Civil society groups have circulated a list of elected politicians and party candidates who face criminal charges, including rape and violence against women. Such candidates should be disqualified. But politicians alone aren’t the problem: we know how intimidating and humiliating the experience of registering a rape complaint is for women, including an intrusive physical examination. Single women may be sexually active and it is only their business. The job of the police is to register each complaint and then investigate, and not try to broker marriage between the assailant and victim, as has happened in some cases. There should be well-lit rooms offering privacy when complaints can be lodged in the presence of a woman police officer. A professional trained in handling such trauma needs to be there. Incentives need to change, so that a police station that registers a rise in rape complaints is not penalized for more honest reporting.
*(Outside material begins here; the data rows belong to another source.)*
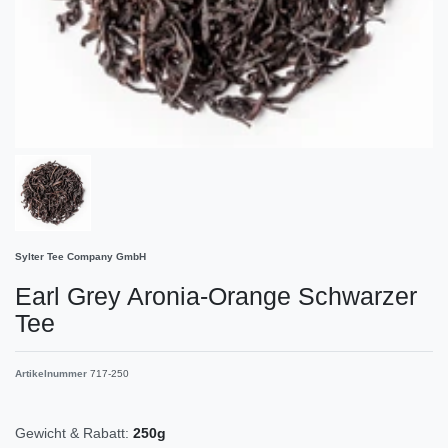
Sylter Tee Company GmbH
Earl Grey Aronia-Orange Schwarzer
Tee
Artikelnummer
717-250
Gewicht & Rabatt:
250g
Then there are judges: again, we now know judges who think their role is to counsel women and return to abusive husbands even if they rape them. Even within a marriage the woman can say no, and judges should know that. If it means retraining judges, so be it. Their role is not to uphold traditional family values, whatever that means, but to uphold the Constitution which guarantees fundamental rights, including equal protection under law.
India’s woman problem begins with the way boys and girls are brought up, and how values are taught and reinforced at home and schools. The state must rewrite textbooks, and change the way teachers are taught, so that stereotypes are broken.
Signing that e-petition, clicking like on Facebook, or retweeting an article won’t change anything. Significant investment in law enforcement, sounder laws, hiring more judges, and changing our textbooks are some necessary steps ahead—not punishment for instant gratification. If this isn’t the fundamental civilizational challenge for India, what is?